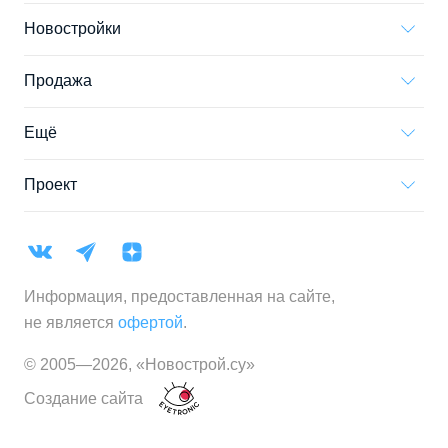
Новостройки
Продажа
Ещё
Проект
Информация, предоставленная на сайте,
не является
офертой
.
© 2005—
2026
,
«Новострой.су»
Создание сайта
...
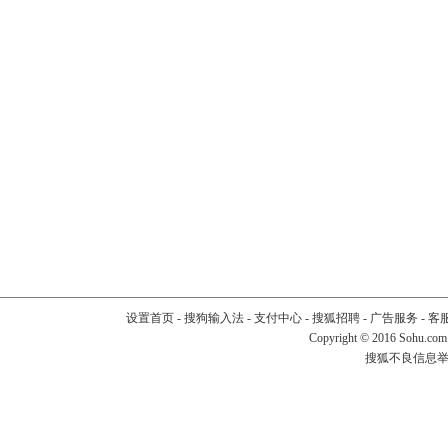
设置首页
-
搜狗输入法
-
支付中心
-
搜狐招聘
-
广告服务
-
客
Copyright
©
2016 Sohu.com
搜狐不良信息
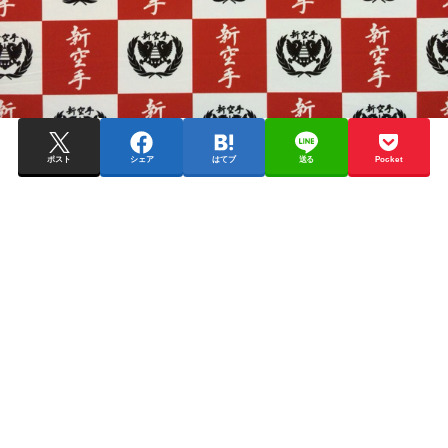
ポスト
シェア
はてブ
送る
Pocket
...
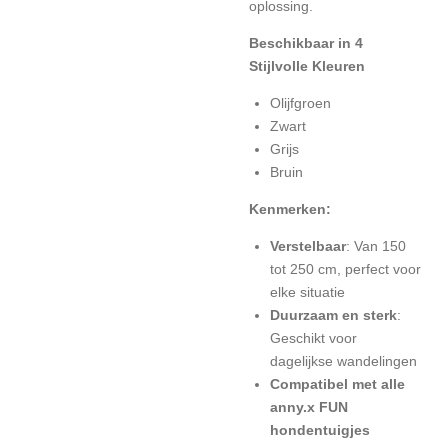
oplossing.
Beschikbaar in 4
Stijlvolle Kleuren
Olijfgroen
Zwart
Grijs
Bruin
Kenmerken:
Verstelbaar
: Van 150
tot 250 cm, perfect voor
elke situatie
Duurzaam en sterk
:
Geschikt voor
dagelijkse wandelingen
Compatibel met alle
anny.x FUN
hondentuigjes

PROBLEM:
Take every line from the data that contains the word "voor".

RESPONSE TO THIS TASK:
tot 250 cm, perfect voor
Geschikt voor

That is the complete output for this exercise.